§ **Exercise**: Check every line below, and copy those that include "неба".

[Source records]
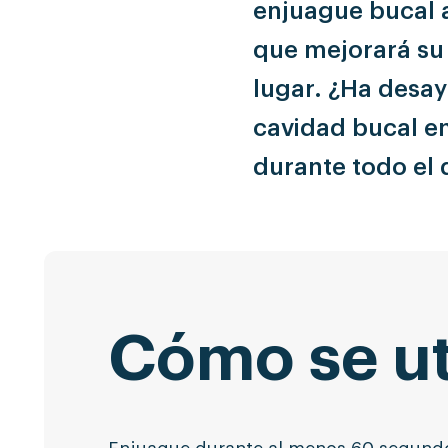
enjuague bucal a
que mejorará su
lugar. ¿Ha desay
cavidad bucal en
durante todo el 
Cómo se ut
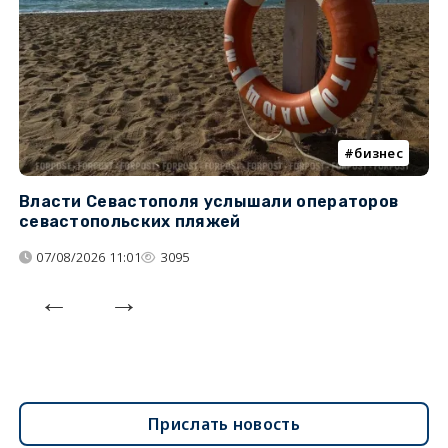
бизнес
Власти Севастополя услышали операторов
П
севастопольских пляжей
о
07/08/2026 11:01
3095
Прислать новость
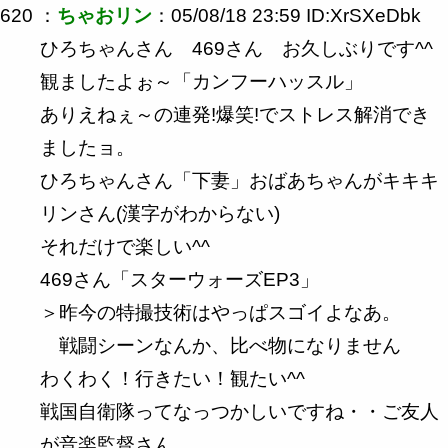
620 ：
ちゃおリン
：05/08/18 23:59 ID:XrSXeDbk
ひろちゃんさん 469さん お久しぶりです^^
観ましたよぉ～「カンフーハッスル」
ありえねぇ～の連発!爆笑!でストレス解消でき
ましたョ。
ひろちゃんさん「下妻」おばあちゃんがキキキ
リンさん(漢字がわからない)
それだけで楽しい^^
469さん「スターウォーズEP3」
＞昨今の特撮技術はやっぱスゴイよなあ。
戦闘シーンなんか、比べ物になりません
わくわく！行きたい！観たい^^
戦国自衛隊ってなっつかしいですね・・ご友人
が音楽監督さん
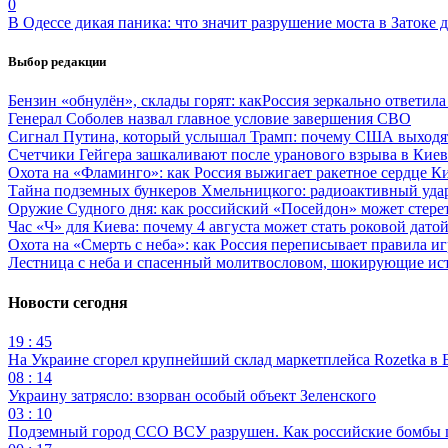
0
В Одессе дикая паника: что значит разрушение моста в Затоке
Выбор редакции
Бензин «обнулён», склады горят: какРоссия зеркально ответил
Генерал Соболев назвал главное условие завершения СВО
Сигнал Путина, который услышал Трамп: почему США выходят
Счетчики Гейгера зашкаливают после уранового взрыва в Киев
Охота на «Фламинго»: как Россия выжигает ракетное сердце К
Тайна подземных бункеров Хмельницкого: радиоактивный уда
Оружие Судного дня: как российский «Посейдон» может стере
Час «Ч» для Киева: почему 4 августа может стать роковой датой
Охота на «Смерть с неба»: как Россия переписывает правила и
Лестница с неба и спасенный молитвословом, шокирующие и
Новости сегодня
19 : 45
На Украине сгорел крупнейший склад маркетплейса Rozetka в 
08 : 14
Украину затрясло: взорван особый объект Зеленского
03 : 10
Подземный город ССО ВСУ разрушен. Как российские бомбы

§ **Answer space**:
Охота на «Смерть с неба»: как Россия переписывает правила и
Лестница с неба и спасенный молитвословом, шокирующие и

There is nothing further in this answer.